The canonical form should be favoured; this is the form usually recorded in dictionaries. Hopefully there is at least one dictionary, and good enough.

In principle, the name is retained at the singular and nominative form. If only the plural form is used, this must be indicated. If the language has a plural form, it can be ignored if it is formed in a regular way. If not, it should be mentioned, above all when it has consequences on the alphabetic order. For languages with declensions, it may be useful to mention the accusative or genitive forms, if such forms cannot be derived simply from the nominative.

Examples :

  • Rumanian: sg. non articulated vînătă or vânătă, aubergine ; sg. articulated vînăta or vânăta ; pl. non articulated vinete ; pl. articulated vinetele.
  • Rumanian: sg. non articulated pătlăgea or pătlăgică, aubergine or tomato ; sg. articulated pătlăgeaua or pătlăgica ; pl. non articulated pătlăgele ; pl. articulated pătlăgelele.
  • Rumanian: sg. non articulated varză, chou ; sg. articulated varza ; pl. non articulated verze ; pl. articulated verzele.

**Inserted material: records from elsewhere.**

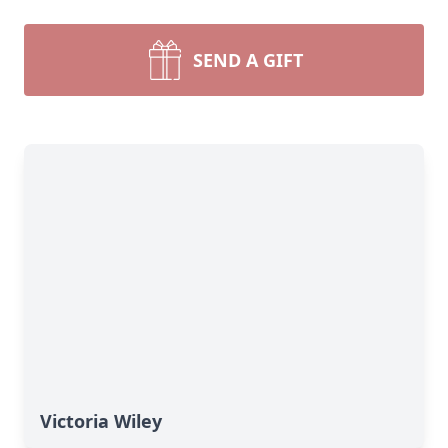
SEND A GIFT
Victoria Wiley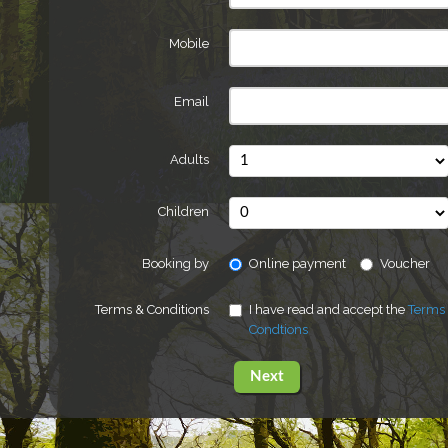
Mobile
Email
Adults
Children
Booking by
Online payment
Voucher
Terms & Conditions
I have read and accept the
Terms
Condtions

Bantu languages distinguish nominal classes, which serve to form the plural, but also (for plants) to distinguish the plant and its product. Such names are included in a class by adding different prefixes to the base name, which is quite embarrassing for the lexicographer, because names are scattered throughout the dictionary.

Example :

  • Swahili : aubergine (plant) sg. mbiringani, pl. mibiringani ; aubergine (fruit) sg. biringani, pl. mabiringani.

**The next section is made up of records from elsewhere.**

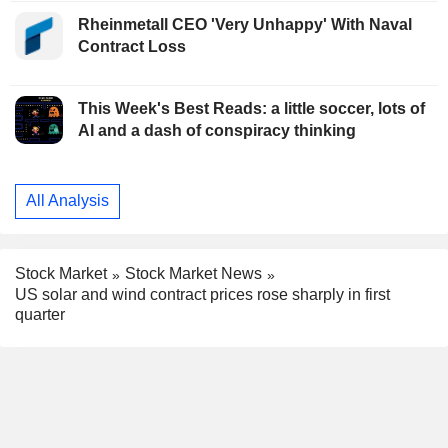
Rheinmetall CEO 'Very Unhappy' With Naval
Contract Loss
This Week's Best Reads: a little soccer, lots of
AI and a dash of conspiracy thinking
All Analysis
Stock Market
Stock Market News
US solar and wind contract prices rose sharply in first
quarter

A name should be cited without the article. It is useless to prefix al- in front of Arabic names. Be careful that in languages with a postponed article, titles usually give the name in its definite form, with the article. So, names have to be checked with a grammar and a good dictionary (if any...).

When the article is postponed, it can modify the name, and the definite (articulated) form should also be given.

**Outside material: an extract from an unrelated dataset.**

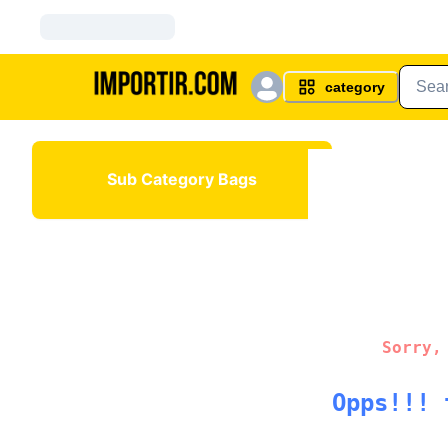
category
Sub Category Bags
Sorry,
Opps!!!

Example : Albanian lakër, (a) cabbage, lakra, the cabbage.

In Arabic, the "singular collective" form is usually retained, knowing that the singular unit is fomed by adding the termination -a.

Name transcription

It is better to be initiated to the phonological system of each language, whether it is reflected or not in the writing system. This can be found in the best and most recent grammars. For example, one should be aware of the concept of tones when dealing with names in languages with tones (Vietnamese, Chinese). Such tones are reflected in the Vietnamese script and the pinyin translitteration of Chinese, and may be written now quite easily using the Unicode standard. When dealing with Indian names, one should be aware that they have complex consonant systems (four different types of p or t in Hindi).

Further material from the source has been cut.